I think I was about 8 or 9 years old when I learned the truth about Santa Claus.
I was spending time with my father, running errands around town, when we stopped in at a Radio Shack. My dad struck up a conversation with the clerk, and he brought up the fact that he'd bought a kareoke machine from that location the previous year, how the family was liking it, etc. Now, I'd already had some suspicions about the legitimacy of Ol' Saint Nick, but my fathers casual conversation that day sealed the deal. We'd been told the karaoke machine came from Santa, now I knew the truth. When I confronted my dad once we'd returned to the car, all he could say was, "Don't tell your sisters."
Whether or not I'd tell my kids there is a Santa Claus never really crossed my mind until I became a parent. By the time I married my husband, my bonus kids pretty much already knew he didn't exist, so it wasn't something I had to deal with. Then I gave birth to my first child, and when that first Christmas rolled around, I realized that whether or not Santa existed in our home was a choice I was going to have to make someday, and that it was something I was going to need to really think about.
I don't recall feeling devastated when I found out about Santa. As I said, I'd already had my suspicions, and finding out the truth about the Easter Bunny and the Tooth Fairy quickly followed. When I confided in my older sister, I learned she'd pretty much come to the same conclusions I'd had, and neither of us were too upset. I do vividly recall however how inconsolable my little sister was when she found out about the Easter Bunny. Why my mother chose to tell her in the middle of Kmart I've no idea, but the stares of passersby as she tried to calm my sisters heartbroken cries likely caused her to quickly regret that decision. The truth about Santa soon followed, accompanied by more heartache.
As my two year olds third Christmas quickly approaches, I've found myself contemplating more and more on whether or not I will tell my boys there is a Santa. When I mentioned to my father that I didn't think I would do things like Santa, the Easter Bunny, or the Tooth Fairy with my kids, I got a roll of the eyes and a shake of the head as a response. Guess I know his thoughts.
I spoke with my husband today and finally voiced what is in my heart. I don't want Santa for my sons. Why? The reason really boils down to this: I don't want to lie to my kids. I don't want the heartbreak they may suffer from finding a beloved idea is a work of fiction, and I don't want the betrayal they may feel knowing mommy and daddy intentionally told them something that wasn't true. There may be times in my life where lying to my kids may be my only option (though I certainly hope that is never the case), but this isn't one of those times. I am in no way judging any parents who choose to tell their children Santa exists, its just not something I feel I can do.

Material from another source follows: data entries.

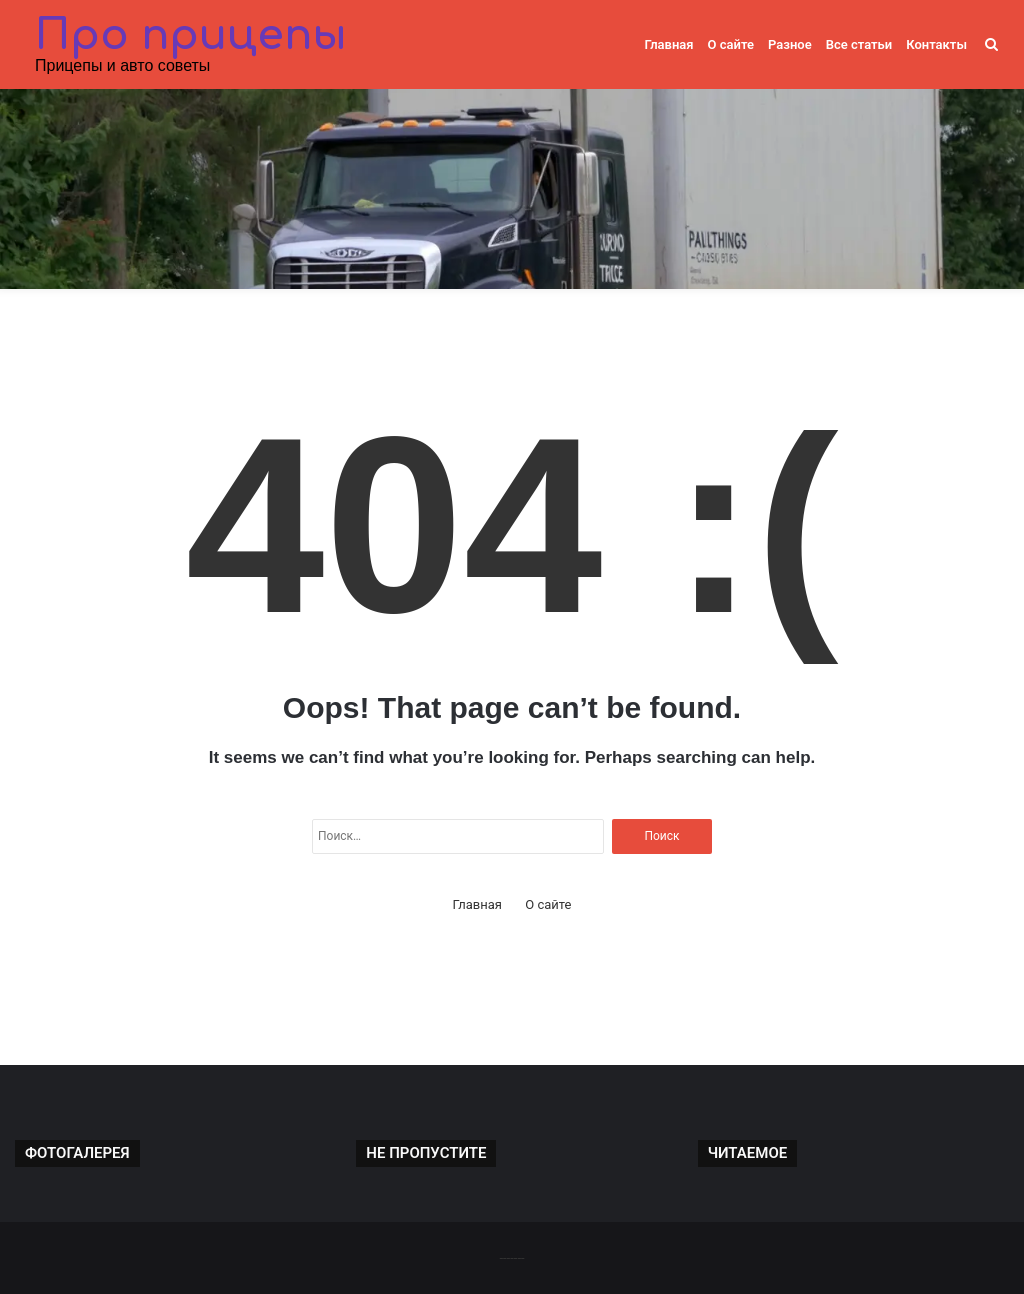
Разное (790, 44)
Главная (668, 44)
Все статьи (859, 44)
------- (511, 1257)
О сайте (731, 44)
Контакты (936, 44)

I didn't arrive at this decision lightly. I want my kids to enjoy the magic of the season and the wonder this time of year can bring. I want Christmas to be a time of love, laughter, and special moments, and I believe that can be accomplished without the assistance of Mr. Claus. I took into consideration my sisters heartbreak, my daughter telling me how upset and betrayed she felt upon learning the truth, and stories from friends about how their children reacted when they were told. I thought about how some kids get expensive gifts from the man in red, how some get clothes, and how some get "forgotten". I fought with myself, on the other handed, hemmed and hawed, and in the end kept coming back to the same conclusion. Sorry Santa, but ya gotta go.
My sons will be raised without Father Christmas, but they will also be raised to not ruin Santa for the children who do believe. I remember fighting as a child with a friend whose family didn't believe in Santa, vehemently insisting my parents wouldn't lie to me, as they just as passionately insisted he didn't exist, and there's no need for that. Just because he's not right for us, doesn't mean he's not right for someone else's home.
Santa won't be leaving any gifts under our tree this year, or any year. We will still sing songs about him, watch Santa themed movies, and maybe even take photos at the mall because I do think it's part of the fun. Just as dragons and faeries are fun to pretend, so is Santa. But he doesn't have to be real for us to have a merry Christmas.